Mullins describes non-prime borrowers as Canadians who work in various industries and earn an average income. Many are in their late thirties or early forties and have their own families. They typically don't own a house and are still trying to build credit, Mullins said.

"The average customer that uses these non-prime products look very much like the average Canadian," he said. "The only difference is that they have hit some sort of financial speedbump."

New rules aim to protect Canadians

The government said it has committed to the measures to protect Canadians from predatory lending practices and is now reviewing the feedback from Canadians, businesses, consumer groups, and provincial and territorial regulators. It didn't specify when it expects the new rules to take effect, though the CLA expects them to be implemented later this year.

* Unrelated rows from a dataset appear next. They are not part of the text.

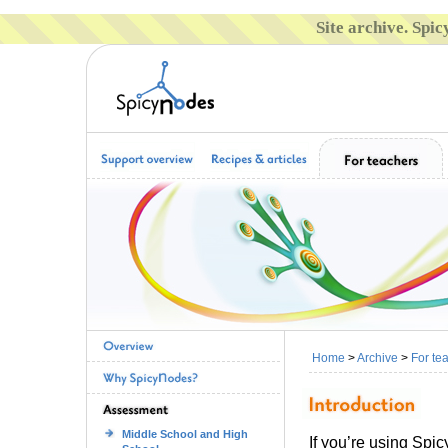
Site archive. Spi
Home
>
Archive
>
For te
Middle School and High
If you’re using Spi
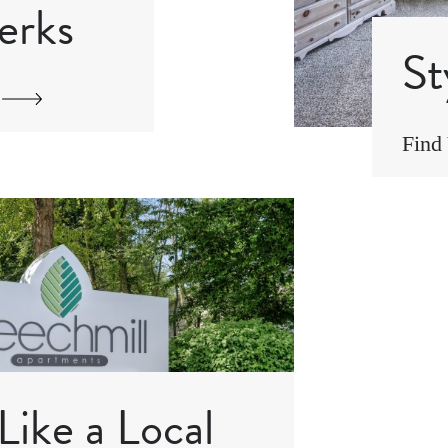
erks
St
Find
Like a Local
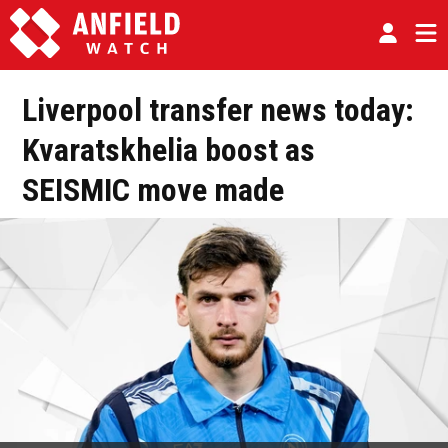
Liverpool transfer news today:
Kvaratskhelia boost as
SEISMIC move made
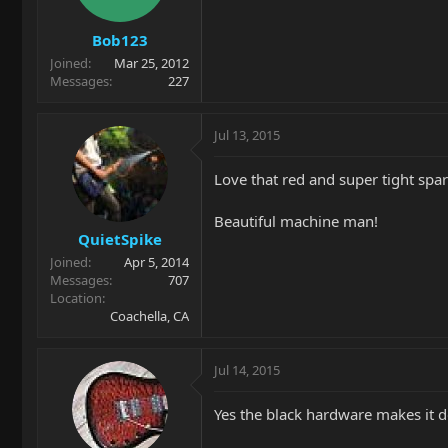
Bob123
Joined
Mar 25, 2012
Messages
227
Jul 13, 2015
Love that red and super tight spar
Beautiful machine man!
QuietSpike
Joined
Apr 5, 2014
Messages
707
Location
Coachella, CA
Jul 14, 2015
Yes the black hardware makes it de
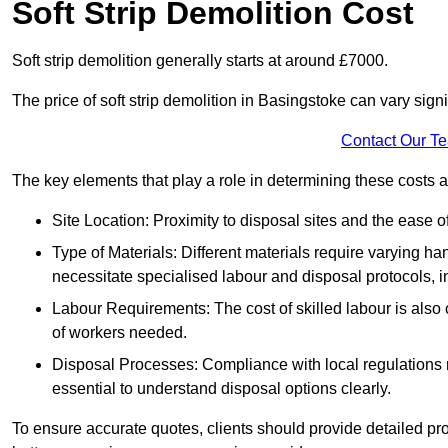
Soft Strip Demolition Cost
Soft strip demolition generally starts at around £7000.
The price of soft strip demolition in Basingstoke can vary signi
Contact Our T
The key elements that play a role in determining these costs a
Site Location: Proximity to disposal sites and the ease 
Type of Materials: Different materials require varying ha
necessitate specialised labour and disposal protocols, i
Labour Requirements: The cost of skilled labour is also 
of workers needed.
Disposal Processes: Compliance with local regulations
essential to understand disposal options clearly.
To ensure accurate quotes, clients should provide detailed pro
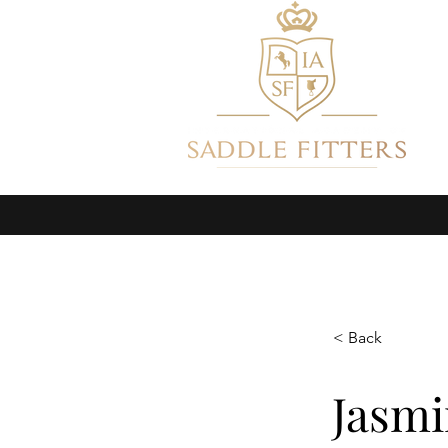
HOME
ABOUT
GET CE
< Back
Jasmi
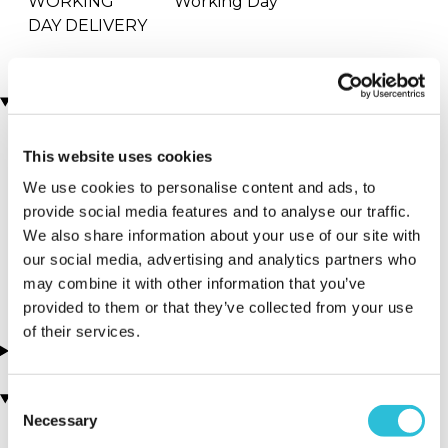
WORKING
Working Day
DAY DELIVERY
Locations
This website uses cookies
More Details
We use cookies to personalise content and ads, to
Haggerston -
provide social media features and to analyse our traffic.
Pizza Pārā
We also share information about your use of our site with
our social media, advertising and analytics partners who
London - London
may combine it with other information that you’ve
provided to them or that they’ve collected from your use
of their services.
About this experience
You may also like
Consent
Necessary
Selection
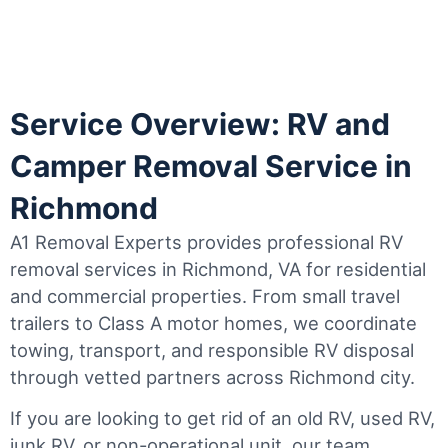
Service Overview: RV and
Camper Removal Service in
Richmond
A1 Removal Experts provides professional RV
removal services in Richmond, VA for residential
and commercial properties. From small travel
trailers to Class A motor homes, we coordinate
towing, transport, and responsible RV disposal
through vetted partners across Richmond city.
If you are looking to get rid of an old RV, used RV,
junk RV, or non-operational unit, our team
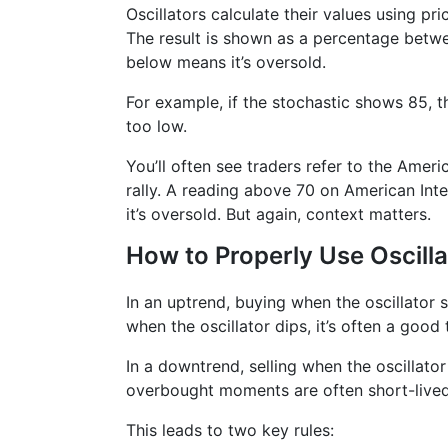
Oscillators calculate their values using pr
The result is shown as a percentage betwe
below means it’s oversold.
For example, if the stochastic shows 85, th
too low.
You’ll often see traders refer to the Amer
rally. A reading above 70 on American Int
it’s oversold. But again, context matters.
How to Properly Use Oscilla
In an uptrend, buying when the oscillator
when the oscillator dips, it’s often a good 
In a downtrend, selling when the oscillato
overbought moments are often short-lived
This leads to two key rules:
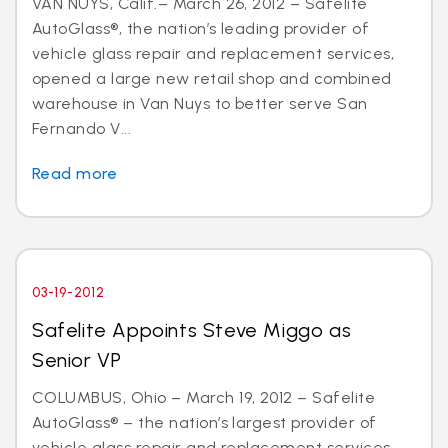
VAN NUYS, Calif.– March 26, 2012 – Safelite
AutoGlass®, the nation’s leading provider of
vehicle glass repair and replacement services,
opened a large new retail shop and combined
warehouse in Van Nuys to better serve San
Fernando V...
Read more
03-19-2012
Safelite Appoints Steve Miggo as
Senior VP
COLUMBUS, Ohio – March 19, 2012 – Safelite
AutoGlass® – the nation’s largest provider of
vehicle glass repair and replacement services –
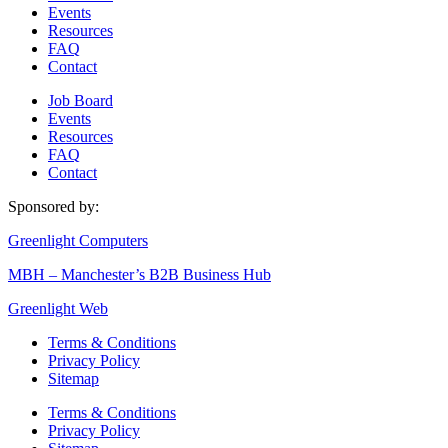
Events
Resources
FAQ
Contact
Job Board
Events
Resources
FAQ
Contact
Sponsored by:
Greenlight Computers
MBH – Manchester’s B2B Business Hub
Greenlight Web
Terms & Conditions
Privacy Policy
Sitemap
Terms & Conditions
Privacy Policy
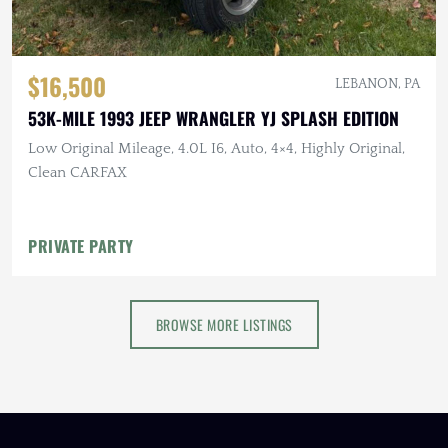
$16,500
LEBANON, PA
53K-MILE 1993 JEEP WRANGLER YJ SPLASH EDITION
Low Original Mileage, 4.0L I6, Auto, 4×4, Highly Original,
Clean CARFAX
PRIVATE PARTY
BROWSE MORE LISTINGS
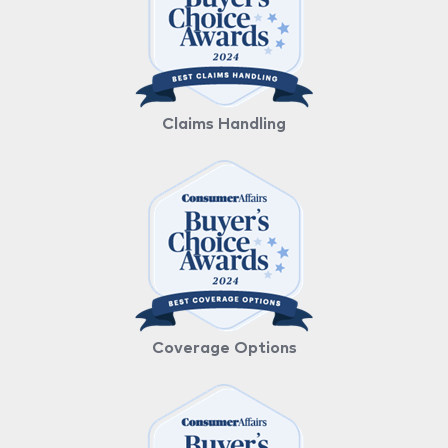
Claims Handling
Coverage Options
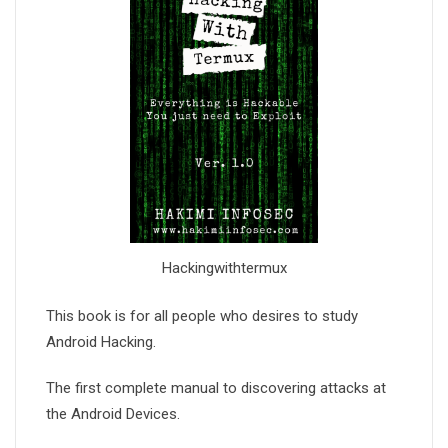
Hackingwithtermux
This book is for all people who desires to study
Android Hacking.
The first complete manual to discovering attacks at
the Android Devices.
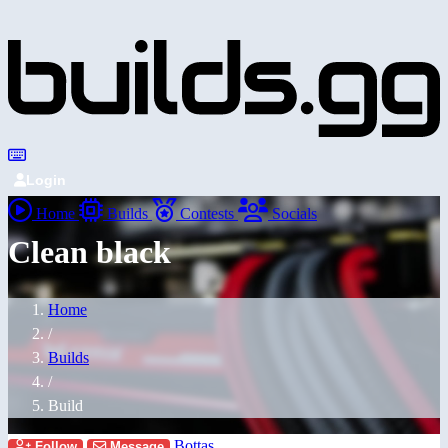
Login
Home
Builds
Contests
Socials
Clean black
Home
/
Builds
/
Build
Bottas
Follow
Message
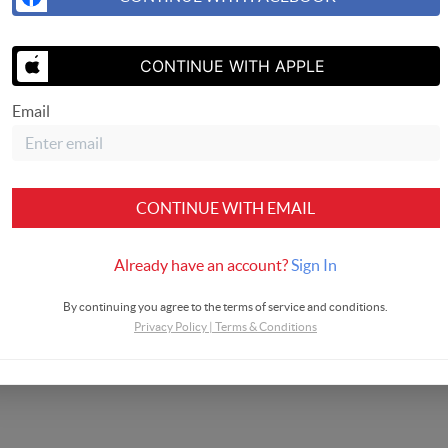
SEND US 
CONTINUE WITH APPLE
Email
CONTINUE WITH EMAIL
Already have an account?
Sign In
By continuing you agree to the terms of service and conditions.
Privacy Policy
|
Terms & Conditions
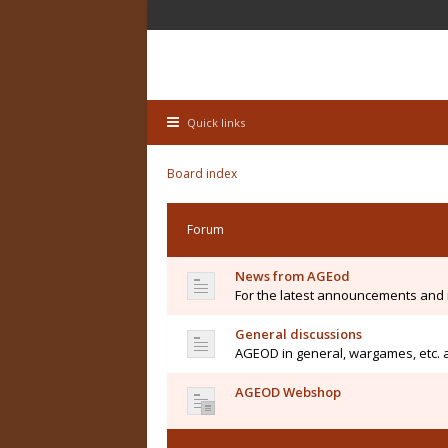
Quick links
Board index
Forum
News from AGEod
For the latest announcements and
General discussions
AGEOD in general, wargames, etc. 
AGEOD Webshop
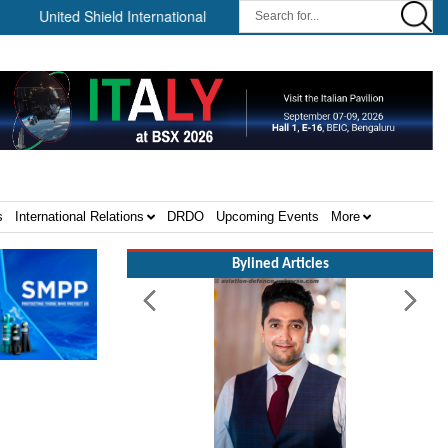
ted Shield International and NP Aerospace Join Forces to Enhance S
s
International Relations
DRDO
Upcoming Events
More
Bylined Articles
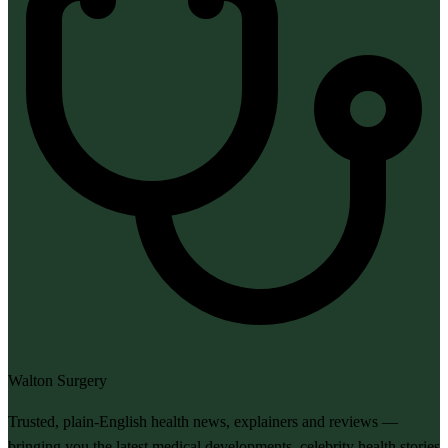
Walton Surgery
Trusted, plain-English health news, explainers and reviews —
bringing you the latest medical developments, celebrity health stories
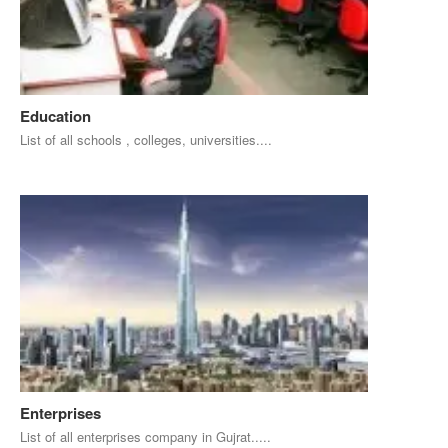
Education
List of all schools , colleges, universities....
Enterprises
List of all enterprises company in Gujrat.....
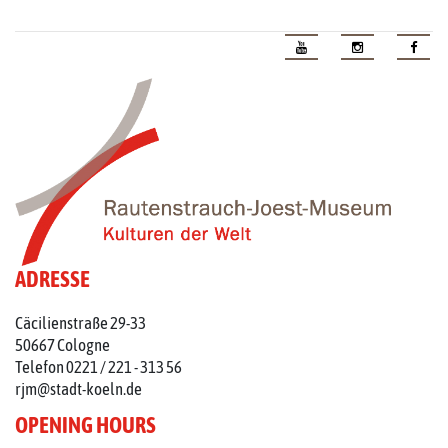
ADRESSE
Cäcilienstraße 29-33
50667 Cologne
Telefon 0221 / 221 - 313 56
rjm@stadt-koeln.de
OPENING HOURS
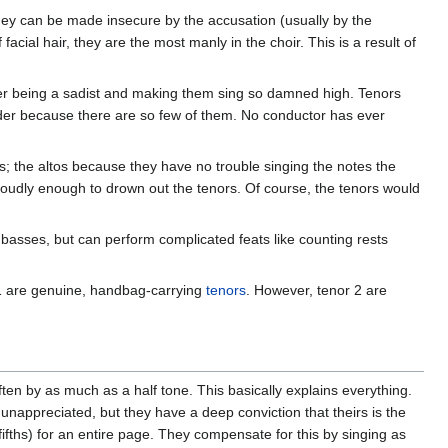
they can be made insecure by the accusation (usually by the
 facial hair, they are the most manly in the choir. This is a result of
ser being a sadist and making them sing so damned high. Tenors
ouder because there are so few of them. No conductor has ever
es; the altos because they have no trouble singing the notes the
 loudly enough to drown out the tenors. Of course, the tenors would
basses, but can perform complicated feats like counting rests
 1 are genuine, handbag-carrying
tenors
. However, tenor 2 are
en by as much as a half tone. This basically explains everything.
nappreciated, but they have a deep conviction that theirs is the
fifths) for an entire page. They compensate for this by singing as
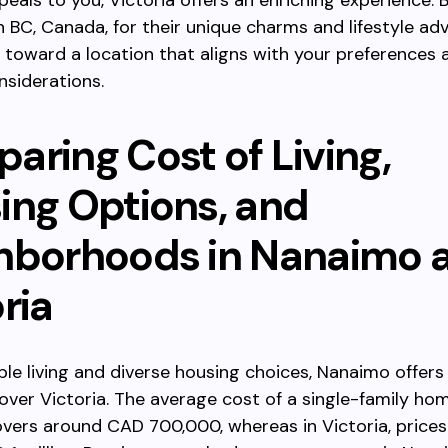
peals to you, Victoria offers an enriching experience. B
n BC, Canada, for their unique charms and lifestyle ad
 toward a location that aligns with your preferences 
nsiderations.
aring Cost of Living,
ing Options, and
hborhoods in Nanaimo 
ria
ble living and diverse housing choices, Nanaimo offers
ver Victoria. The average cost of a single-family hom
ers around CAD 700,000, whereas in Victoria, prices 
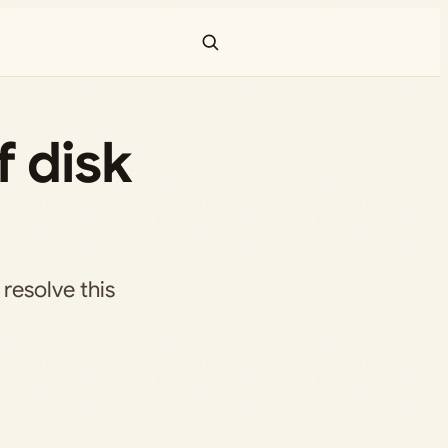
f disk
resolve this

“Predatory lenders can take advantage of the most vulnerable people in our communities, including low-income Canadians, newcomers, and seniors — often by extending very high interest rate loans," said a Department of Finance official in an email to CTVNews.ca.

"That is why, to protect Canadians, we have lowered the criminal rate of interest from 47 to 35 per cent APR (annual percentage rate or cost of the loan), and adjusted the Criminal Code’s payday lending exemption to require payday lenders to charge no more than $14 per $100 borrowed, matching the lowest provincial rate in Canada."
 

'Why did you allow people to get exploited?'

Andreas Park, professor of finance in the Department of Management at the University of Toronto at Mississauga, calls the government's policy "utterly lazy."

He questions whether the government has data to show the extent of the problem with predatory lending. He said he feels the government is “shooting into the dark by going for another Instagram-able announcement."

Park also wonders why the government is only acting now. "Why did you allow people to get exploited?” he said in an email to CTVNews.ca. “Interest rates have gone up, sure, but why were you ok with 47 per cent before?"

Park outlined two scenarios in which the policy can harm or benefit people. In the first case, he said it can hurt borrowers if the market is competitive and high rates reflect the lenders' risk. As a result, people could lose access to credit.

In the second case, he said the cap can help people if the high-interest lenders have market power and it's not a competitive market so they can charge "excessive" rates.

Advocate 'grateful' for measures 

Marcia Bryan, an advocate with anti-poverty group ACORN Canada in Mississauga, Ont., calls the proposed law "a good move," but she and her organization hope the government will lower the maximum allowable interest rate even more.

"I think it shows that they're (the government) listening and they're willing to do something," she said in a phone interview with CTVNews.ca. "We're happy and we're grateful that they lowered it …. But we'd like to see it go lower."

Additionally, Bryan would like to see a breakdown of the plan, including whether there are any hidden costs.

To prevent predatory lending, ACORN Canada recommends low-cost and small-value credit options to help Canadians with their finances. For instance, it said short-term small dollar-credit of $200 to $1,000 should be available to meet certain immediate needs such as paying the rent or buying groceries.

As another solution, ACORN Canada says a person's access to credit should not be based on a credit score, which it believes is one of the reasons driving people to resort to "predatory loans."

It also said the products shouldn't be supplied by a financial entity focused on profits. Instead, the government, community development non-profit corporation, the banks’ non-commercial arm or a non-profit should supply those loans.

"People have no other choice. People are desperate," Bryan said. "This is what happens because people are in a financial crunch. … you pay your rent, you can't buy food. You buy food, you can't pay your rent. So you're trapped. What do you do?"